Sergej sitzt also bis dato in Al Qanater ein: „Gegen eine Zahlung von knapp 15.000 Euro könnte er allerdings mittlerweile entlassen werden. Daher habe ich per Facebook für ihn einen Spendenaufruf gestartet.“ Für diesen Mann aus Nowosibirsk, dessen ehemalige Freunde längst keinen Kontakt mehr zu ihm haben; dessen einzige Bezugspersonen seine betagte Mutter, eine Mindestrentnerin, und Hannes Führinger geblieben sind.

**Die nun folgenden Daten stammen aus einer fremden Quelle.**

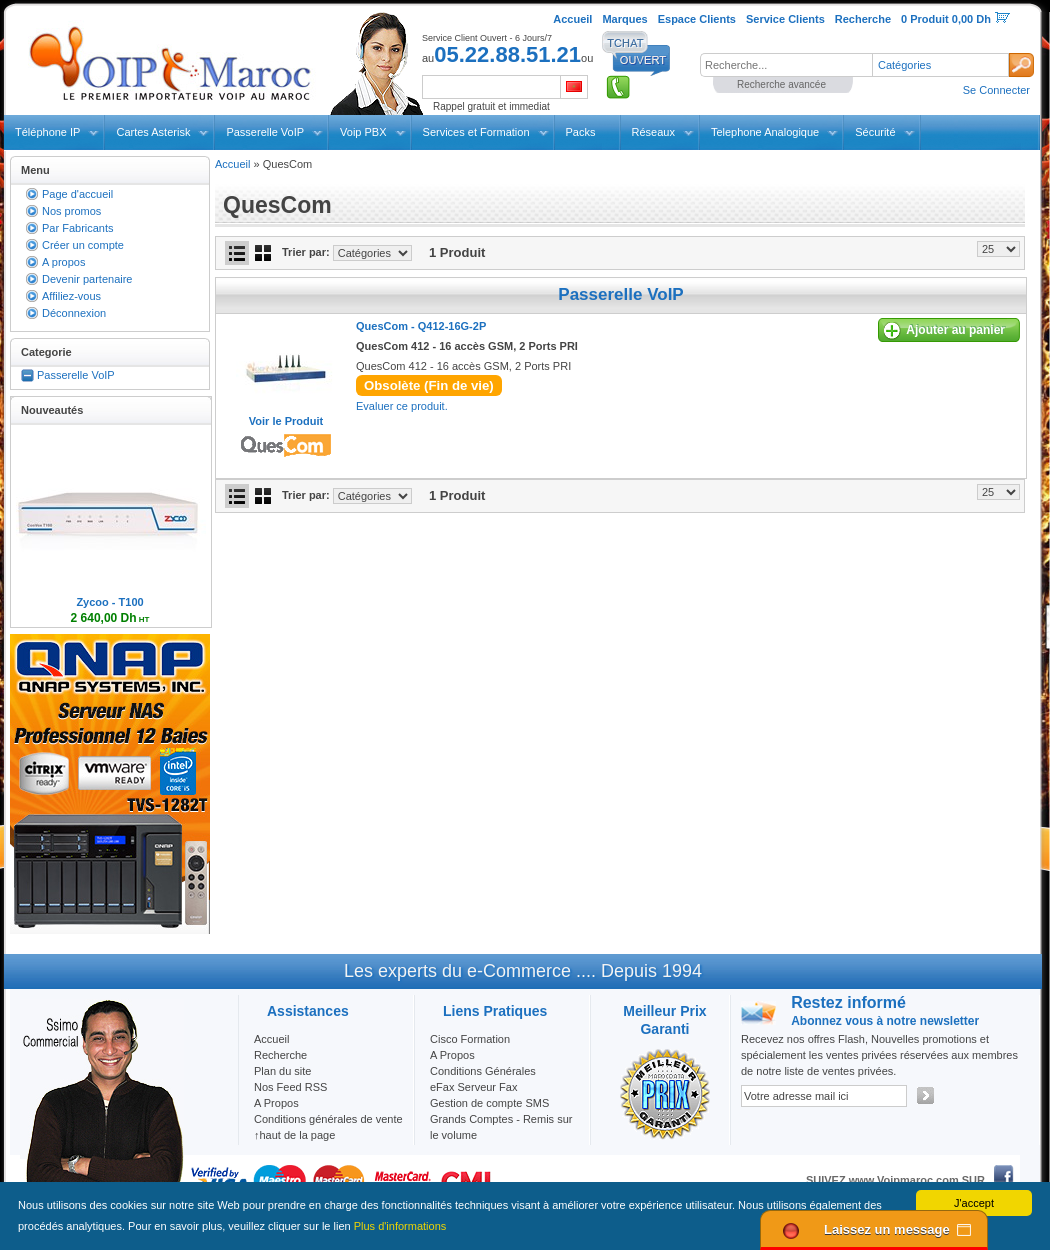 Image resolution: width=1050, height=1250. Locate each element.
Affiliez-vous (71, 296)
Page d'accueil (77, 194)
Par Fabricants (78, 228)
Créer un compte (83, 245)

„Meine Familie gibt mir große Kraft“
„Wir schreiben einander regelmäßig Briefe. Wir werden einfach immer in Verbindung miteinander bleiben. Weil wir zusammen Fürchterliches durchgemacht, weil wir uns gegenseitig in unserer Pein so viel geholfen haben.“ Sergej, betont der 42-Jährige, dürfe ob seiner Herkunft nicht in Verbindung gebracht werden mit den Gräueltaten, die seine Landsleute gerade in der Ukraine begehen: „Denn ich weiß: Er ist ein ausnehmend mitfühlender Mensch.“
Zurück zu Hannes Führinger: Wie hat sich sein Dasein nach seiner Rückkehr nach Österreich entwickelt? „Positiv. Ich begann wieder beim Bundesheer zu arbeiten, 2020 sattelte ich um, machte eine Ausbildung zum Maschinenbautechniker und Konstrukteur. Ich bin jetzt für eine tolle Firma tätig, mein Job macht mir wirklich Spaß.“
Und privat? „Lisa und ich haben auch noch kirchlich geheiratet und ein Wunschkind, Mia, sie ist jetzt 4, bekommen.“ Leonie (17), die Tochter aus einer früheren Beziehung seiner Frau, liebe er ebenfalls sehr: „Ich bin extrem stolz auf sie. Sie besucht das Gymnasium, ist eine brave Schülerin.“ Die Familie sei eben das Wichtigste für ihn, „sie gibt mir Kraft“; und zu dieser Familie gehören – „nicht nur nebenbei“ – Kater „Maxi“ und Hündin „Daisy“; gerettet aus einer Tötungsstation im Ausland. Herr Führinger, Sie scheinen tatsächlich in einer wunderbaren Welt zu leben ... „Lisa und ich haben uns eine ‘Oase‘ geschaffen.“
„Ich bin im Gefängnis sehr bescheiden geworden“
Werden Sie mitunter noch auf Ihre Zeit im Gefängnis von Kairo angesprochen? „Oft. Aber manchmal fällt mir auf, dass mich Menschen darauf nicht anzureden trauen, weil sie denken, bei mir möglicherweise eine Retraumatisierung auszulösen. Doch da besteht keine Gefahr. Weil ich so glücklich bin, in der Gegenwart.“
Bescheiden zu sein, echte Werte zu erkennen. Das habe ich in der Haft gelernt.
Hannes Führinger
Was macht dieses Glück aus? „Bescheiden zu sein, echte Werte zu erkennen. Das habe ich in der Haft gelernt.“ In der Umsetzung bedeute dies etwa: „Möbelstücke oder Elektrogeräte nicht wegzuwerfen, wenn sie kaputt werden – sondern zu reparieren. Oder mich zum Beispiel richtig zu freuen über Tomaten, die im Garten gedeihen. “
Und zu schätzen, was „eine wahrhaftige Beziehung“ bedeutet. „Lisa hat mich in den fünf Jahren, in denen ich in Haft war, nicht verlassen. Sie hat mich oft in Al Qanater besucht, für mich wie eine Löwin gekämpft, mir unzählige Durchhaltebriefe geschickt. Solch einen Menschen an seiner Seite zu haben empfinde ich als Privileg.“ Nachsatz: „Und ich hoffe, dass Sergej irgendwann – genauso wie ich – sein Drama fast vergessen wird.“
Das Spendenkonto für ihn wurde bei der Oberbank eingerichtet. Kennwort Sergej: AT18 1500 0040 2101 7514.